Ноздри Алексея наполнил резкий запах. Розовая вода, пряности, и изысканные духи перебивались резкими запахами конского навоза, нечистот и разлагающих овощей. Алексей поморщился. Ни на что не похожий контрастный запах резко отличался от морской свежести Санкт-Петербурга и Архангельска.
– Я хотел бы нанять носильщика, чтобы перевезти свой багаж в центр, – обратился Алексей к смотрителям постовой станции.
– Разумеется, месье, одну минуту, месье – засуетился смотритель. Не прошло и пяти минут, как гардемарин Григорьев постукивая тростью по мостовой уже шел по парижской улице. Рядом катили тележку с дорожным рундуком.
Санкт-Петербург пожалуй не уступал Парижу красотой архитектуры. Строгий светлый просторный, выстроенный с имперским размахом, ровными улицами и геометрической упорядоченностью. Париж же производил совсем иное впечатление – узкие, тесные, петляющие улочки, хаотично нагроможденные дома соревнующиеся размерами. Современный классицизм в этом городе соседствовал с седой стариной. Фасады одних домов выглядели изящно и празднично: классическую строгость многим придавали пилястры и колонны, украшенные розетками и раковинами; верхние линии фасадов украшали орнаментальные барельефы и гербы владельцев, а горизонтальные выступы украшались декоративной отделкой в форме листьев аканта.
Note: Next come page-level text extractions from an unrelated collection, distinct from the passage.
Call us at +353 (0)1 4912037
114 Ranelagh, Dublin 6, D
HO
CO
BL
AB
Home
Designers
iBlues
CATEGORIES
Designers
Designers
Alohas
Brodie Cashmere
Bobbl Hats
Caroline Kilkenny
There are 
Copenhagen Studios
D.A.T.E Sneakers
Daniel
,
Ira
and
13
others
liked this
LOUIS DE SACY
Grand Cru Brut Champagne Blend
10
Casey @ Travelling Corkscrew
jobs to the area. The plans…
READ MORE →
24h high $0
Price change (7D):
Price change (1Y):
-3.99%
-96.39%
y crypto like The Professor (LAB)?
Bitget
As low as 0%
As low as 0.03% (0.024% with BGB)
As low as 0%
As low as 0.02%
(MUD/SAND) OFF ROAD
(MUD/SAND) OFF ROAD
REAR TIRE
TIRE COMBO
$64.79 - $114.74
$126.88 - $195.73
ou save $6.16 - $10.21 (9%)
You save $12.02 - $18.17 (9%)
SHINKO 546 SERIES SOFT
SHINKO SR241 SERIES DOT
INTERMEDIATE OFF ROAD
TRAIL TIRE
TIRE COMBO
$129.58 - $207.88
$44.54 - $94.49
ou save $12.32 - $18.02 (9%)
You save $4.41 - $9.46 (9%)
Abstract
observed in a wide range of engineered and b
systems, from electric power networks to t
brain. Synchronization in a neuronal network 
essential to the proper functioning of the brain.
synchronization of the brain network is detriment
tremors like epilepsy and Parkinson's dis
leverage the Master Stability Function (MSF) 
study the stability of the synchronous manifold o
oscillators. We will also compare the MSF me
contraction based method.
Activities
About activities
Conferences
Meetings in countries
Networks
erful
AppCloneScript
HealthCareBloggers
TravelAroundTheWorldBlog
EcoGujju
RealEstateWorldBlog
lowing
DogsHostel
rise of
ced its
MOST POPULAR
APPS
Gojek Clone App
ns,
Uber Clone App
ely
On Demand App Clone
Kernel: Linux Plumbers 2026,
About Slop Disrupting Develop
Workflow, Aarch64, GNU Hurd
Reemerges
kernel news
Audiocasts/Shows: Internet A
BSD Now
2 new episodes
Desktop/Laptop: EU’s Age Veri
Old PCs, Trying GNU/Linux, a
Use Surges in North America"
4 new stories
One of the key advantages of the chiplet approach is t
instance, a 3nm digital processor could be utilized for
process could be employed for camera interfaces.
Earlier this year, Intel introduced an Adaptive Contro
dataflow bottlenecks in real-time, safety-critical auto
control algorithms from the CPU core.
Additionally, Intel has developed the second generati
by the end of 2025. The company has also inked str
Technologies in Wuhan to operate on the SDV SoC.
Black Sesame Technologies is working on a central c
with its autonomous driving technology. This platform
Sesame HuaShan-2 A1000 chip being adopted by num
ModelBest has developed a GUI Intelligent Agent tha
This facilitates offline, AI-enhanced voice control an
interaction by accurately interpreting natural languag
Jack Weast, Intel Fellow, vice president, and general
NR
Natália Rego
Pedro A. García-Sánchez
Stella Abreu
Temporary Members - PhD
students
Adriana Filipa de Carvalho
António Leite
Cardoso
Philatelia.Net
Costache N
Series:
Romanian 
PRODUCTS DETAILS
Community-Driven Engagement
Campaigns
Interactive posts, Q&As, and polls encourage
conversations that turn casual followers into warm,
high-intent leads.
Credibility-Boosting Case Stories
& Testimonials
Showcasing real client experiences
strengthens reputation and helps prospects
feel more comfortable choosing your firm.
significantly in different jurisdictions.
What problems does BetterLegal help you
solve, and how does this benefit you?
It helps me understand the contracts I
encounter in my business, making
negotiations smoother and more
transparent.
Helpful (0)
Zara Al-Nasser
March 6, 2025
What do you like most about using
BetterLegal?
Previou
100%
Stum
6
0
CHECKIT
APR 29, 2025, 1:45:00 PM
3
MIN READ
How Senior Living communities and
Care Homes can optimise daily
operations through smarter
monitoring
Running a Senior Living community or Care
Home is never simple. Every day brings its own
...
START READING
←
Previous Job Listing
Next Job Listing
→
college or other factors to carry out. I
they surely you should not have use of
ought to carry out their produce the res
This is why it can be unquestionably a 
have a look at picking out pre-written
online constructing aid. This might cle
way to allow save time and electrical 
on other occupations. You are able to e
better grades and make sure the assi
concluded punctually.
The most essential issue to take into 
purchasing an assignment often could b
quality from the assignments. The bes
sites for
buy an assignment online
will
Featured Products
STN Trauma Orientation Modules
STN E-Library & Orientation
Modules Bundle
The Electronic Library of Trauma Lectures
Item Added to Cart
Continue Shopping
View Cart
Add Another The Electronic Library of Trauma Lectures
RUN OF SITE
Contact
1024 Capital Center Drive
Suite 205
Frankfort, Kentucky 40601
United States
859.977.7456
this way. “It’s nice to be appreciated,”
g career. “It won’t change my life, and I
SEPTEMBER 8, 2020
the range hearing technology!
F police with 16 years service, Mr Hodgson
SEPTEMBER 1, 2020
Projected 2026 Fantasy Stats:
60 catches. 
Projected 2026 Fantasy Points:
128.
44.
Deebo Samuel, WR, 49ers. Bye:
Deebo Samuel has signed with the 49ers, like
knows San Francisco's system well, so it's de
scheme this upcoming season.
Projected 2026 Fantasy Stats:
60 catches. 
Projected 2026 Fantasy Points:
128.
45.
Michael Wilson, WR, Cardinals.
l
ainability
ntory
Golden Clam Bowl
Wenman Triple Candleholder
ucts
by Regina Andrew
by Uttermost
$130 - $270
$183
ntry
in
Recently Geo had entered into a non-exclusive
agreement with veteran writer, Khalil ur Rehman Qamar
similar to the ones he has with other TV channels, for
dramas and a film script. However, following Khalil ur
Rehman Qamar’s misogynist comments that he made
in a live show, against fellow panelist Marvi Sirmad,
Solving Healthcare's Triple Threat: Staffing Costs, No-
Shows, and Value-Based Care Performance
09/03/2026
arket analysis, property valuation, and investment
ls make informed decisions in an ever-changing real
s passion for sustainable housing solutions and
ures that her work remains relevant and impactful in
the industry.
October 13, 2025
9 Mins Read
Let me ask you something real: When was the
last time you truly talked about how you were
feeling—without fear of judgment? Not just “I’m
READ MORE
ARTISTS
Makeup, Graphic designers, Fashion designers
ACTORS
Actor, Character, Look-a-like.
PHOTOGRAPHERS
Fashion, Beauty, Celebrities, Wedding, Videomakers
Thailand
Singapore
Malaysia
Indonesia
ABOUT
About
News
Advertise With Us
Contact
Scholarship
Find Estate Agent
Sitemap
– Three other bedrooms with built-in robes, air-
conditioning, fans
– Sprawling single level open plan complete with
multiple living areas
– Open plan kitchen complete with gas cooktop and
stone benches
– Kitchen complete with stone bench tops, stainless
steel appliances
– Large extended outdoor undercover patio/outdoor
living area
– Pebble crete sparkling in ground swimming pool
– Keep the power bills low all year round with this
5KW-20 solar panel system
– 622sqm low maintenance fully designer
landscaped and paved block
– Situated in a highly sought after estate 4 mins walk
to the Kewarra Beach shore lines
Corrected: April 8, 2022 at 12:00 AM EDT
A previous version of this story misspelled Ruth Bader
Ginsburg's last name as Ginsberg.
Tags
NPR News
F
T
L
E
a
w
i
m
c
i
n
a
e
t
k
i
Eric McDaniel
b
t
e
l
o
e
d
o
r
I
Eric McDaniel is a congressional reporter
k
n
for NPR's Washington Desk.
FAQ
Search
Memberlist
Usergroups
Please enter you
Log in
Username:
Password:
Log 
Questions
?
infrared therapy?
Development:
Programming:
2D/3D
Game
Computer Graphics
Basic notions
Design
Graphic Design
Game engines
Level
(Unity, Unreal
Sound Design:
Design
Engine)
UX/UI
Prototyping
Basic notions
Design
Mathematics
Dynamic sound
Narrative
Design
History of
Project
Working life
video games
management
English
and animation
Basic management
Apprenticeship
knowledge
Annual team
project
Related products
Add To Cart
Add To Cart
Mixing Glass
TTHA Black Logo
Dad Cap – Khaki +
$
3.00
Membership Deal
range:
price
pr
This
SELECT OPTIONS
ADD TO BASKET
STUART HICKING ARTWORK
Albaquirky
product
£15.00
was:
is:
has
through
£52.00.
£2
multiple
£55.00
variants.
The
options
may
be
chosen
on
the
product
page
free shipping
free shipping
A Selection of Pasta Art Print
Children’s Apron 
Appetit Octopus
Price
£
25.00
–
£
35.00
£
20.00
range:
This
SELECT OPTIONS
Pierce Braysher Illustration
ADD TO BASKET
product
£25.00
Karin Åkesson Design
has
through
А рядом – сажа на карнизах, вензеля, увитые плющом, обломанные головы ангелов над дверями, балконы с коваными решетками, где сохнут чьи-то чулки рядом с горшками базилика. Но больше всего поражало количество разнообразных торговых домов, магазинов, прилавков. Над каждой лавкой и торговой палаткой встречались вывески и все было написано такими изящными буквами,что они сами по себе казались произведением искусства.
И везде бурлила жизнь и яркая праздность, многоголосием гудела людская река. Носильщик оказался словоохотливым и не умолкал ни на секунду. Стоило Григорьеву повернуть голову вправо или влево, как он тут же давал описания и комментарии к увиденному. Благодаря носильщику гардемарин узнавал не только названия улиц, но и последние сплетни о разорившемся торговце или сбежавшей с офицером дочери владельца гостевого дома.
Проходя по центральной Рю Де ля Ферронри, Алексей заметил, как продавец горячего шоколада предлагает ароматный напиток молодой женщине в изящной шляпке с перьями и нежно розовом платье, и как та мило прижав нежной ручкой в очаровательной перчатке маленький мешочек с медяками, раздумывает, стоит ли тратить последние деньги на этот дорогой, но манящий напиток. Девушка выглядела настолько очаровательно, что Алексей невольно ею залюбовался.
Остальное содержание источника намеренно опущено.